Here’s how HubSpot nails the same:

via HubSpot
via HubSpot

Be Unique and Versatile

Many marketers will agree that when multiple retargeting campaigns run, the start is great but a striking decline follows. It’s called ad fatigue. Similar when the same ad keeps reappearing, the human mind stops processing them. It’s called banner blindness. Thus the longer you run a retargeting campaign with the same content, the probability of ad fatigue and banner blindness goes higher.

  • CTRs dip by 50% after the same set of ads run for five months (ReTargeter)

This is where uniqueness and creativity through ad rotation come to the rescue. You can touch almost any positive emotion of your retargeting audience but the second it gets weary, its curtains for your campaign.
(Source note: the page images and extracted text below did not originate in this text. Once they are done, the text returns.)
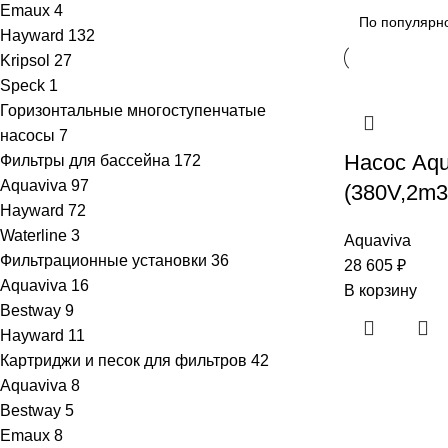
Emaux
4
Hayward
132
Kripsol
27
Speck
1
Горизонтальные многоступенчатые
насосы
7
Насос Aq
Фильтры для бассейна
172
Aquaviva
97
(380V,2m3
Hayward
72
Waterline
3
Aquaviva
Фильтрационные установки
36
28 605
₽
Aquaviva
16
В корзину
Bestway
9
Hayward
11
Картриджи и песок для фильтров
42
Aquaviva
8
Bestway
5
Emaux
8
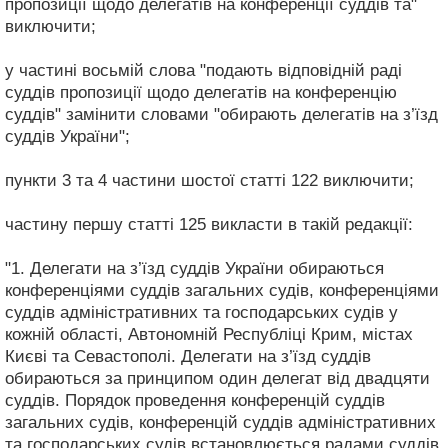
пропозиції щодо делегатів на конференції суддів та"
виключити;
у частині восьмій слова "подають відповідній раді
суддів пропозиції щодо делегатів на конференцію
суддів" замінити словами "обирають делегатів на з’їзд
суддів України";
пункти 3 та 4 частини шостої статті 122 виключити;
частину першу статті 125 викласти в такій редакції:
"1. Делегати на з’їзд суддів України обираються
конференціями суддів загальних судів, конференціями
суддів адміністративних та господарських судів у
кожній області, Автономній Республіці Крим, містах
Києві та Севастополі. Делегати на з’їзд суддів
обираються за принципом один делегат від двадцяти
суддів. Порядок проведення конференцій суддів
загальних судів, конференцій суддів адміністративних
та господарських судів встановлюється радами суддів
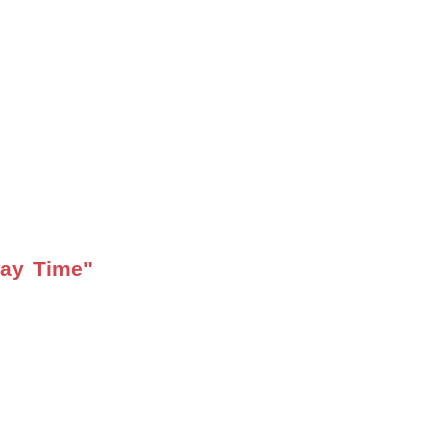
ay Time"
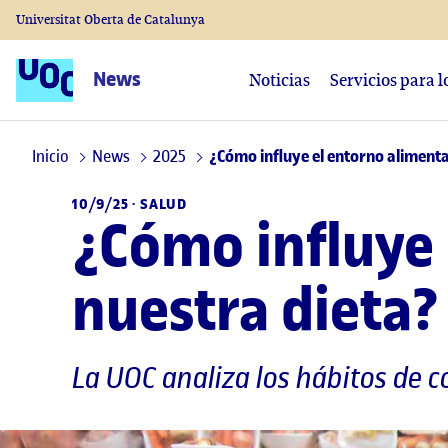
Universitat Oberta de Catalunya
News
Noticias
Servicios para 
Inicio
News
2025
¿Cómo influye el entorno alimenta
10/9/25 ·
SALUD
¿Cómo influye 
nuestra dieta?
La UOC analiza los hábitos de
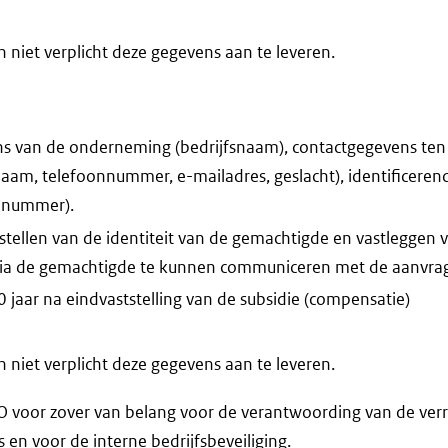
niet verplicht deze gegevens aan te leveren.
s van de onderneming (bedrijfsnaam), contactgegevens ten
naam, telefoonnummer, e-mailadres, geslacht), identificere
-nummer).
stellen van de identiteit van de gemachtigde en vastleggen
 via de gemachtigde te kunnen communiceren met de aanvrag
 jaar na eindvaststelling van de subsidie (compensatie)
niet verplicht deze gegevens aan te leveren.
voor zover van belang voor de verantwoording van de verr
n voor de interne bedrijfsbeveiliging.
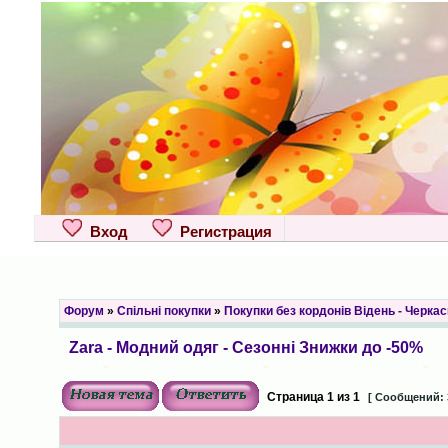
Вход
Регистрация
Форум
»
Спільні покупки
»
Покупки без кордонів Відень - Черкас
Zara - Модний одяг - Сезонні Знижки до -50%
Страница
1
из
1
[ Сообщений: 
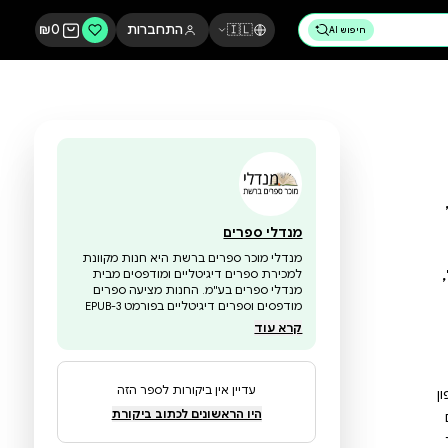
🇮🇱
התחברות
0
₪
מנדלי ספרים
מנדלי מוכר ספרים ברשת היא חנות מקוונת
למכירת ספרים דיגיטליים ומודפסים מבית
מנדלי ספרים בע"מ. החנות מציעה ספרים
מודפסים וספרים דיגיטליים בפורמט EPUB-3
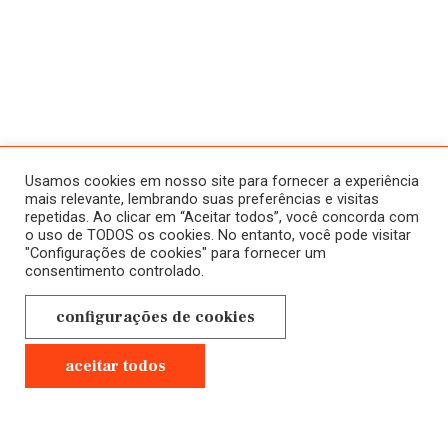
ATIVIDADES
SOBRE
HISTÓRICO
HOME
Usamos cookies em nosso site para fornecer a experiência
CURSOS
mais relevante, lembrando suas preferências e visitas
repetidas. Ao clicar em “Aceitar todos”, você concorda com
A SALA JAÚ
ONLINE
o uso de TODOS os cookies. No entanto, você pode visitar
"Configurações de cookies" para fornecer um
NOVOS
CONTATO
consentimento controlado.
EM ANDAMENTO
POLÍTICA DE
configurações de cookies
CURSOS
PRIVACIDADE
PRESENCIAIS
aceitar todos
GRAVADOS
Anterior
Próximo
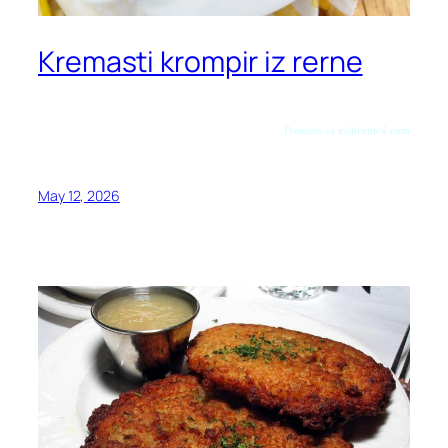
Kremasti krompir iz rerne
Preuzeto sa irishcentral.com
May 12, 2026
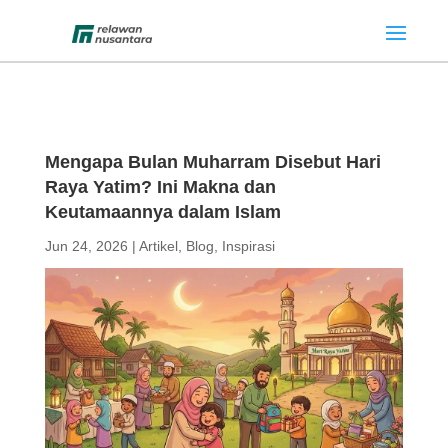
Mengapa Bulan Muharram Disebut Hari
Raya Yatim? Ini Makna dan
Keutamaannya dalam Islam
Jun 24, 2026
|
Artikel
,
Blog
,
Inspirasi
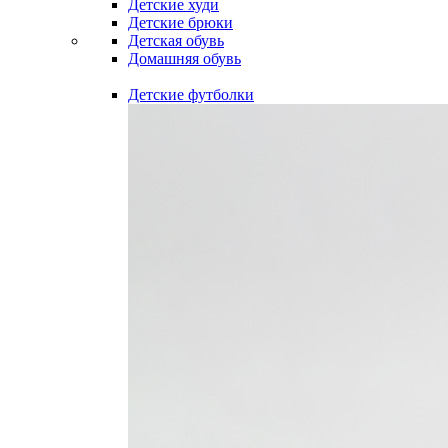
Детские худи
Детские брюки
Детская обувь
Домашняя обувь
Детские футболки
Explore with imagery, headlines, and the like. Maintain a set of ads with an appropriate number of options. That set is the cure for ad fatigue and banner blindness.

Retargeting Works Wonders If You’re Tactful

Like any other strategy in marketing, retargeting is only as good as its execution.

  • 46% of marketers believe that retargeting is the most underused marketing technology
  • 49% of brands and 68% of agencies are shifting their budgets from display ads to retargeting
  • Retargeting leads to a whopping 1046% increase in brand reach and 726% increase in site visits (comScore)

Retargeting, like any other form of marketing, is about thinking from the customer’s perspective and delivering what they desire.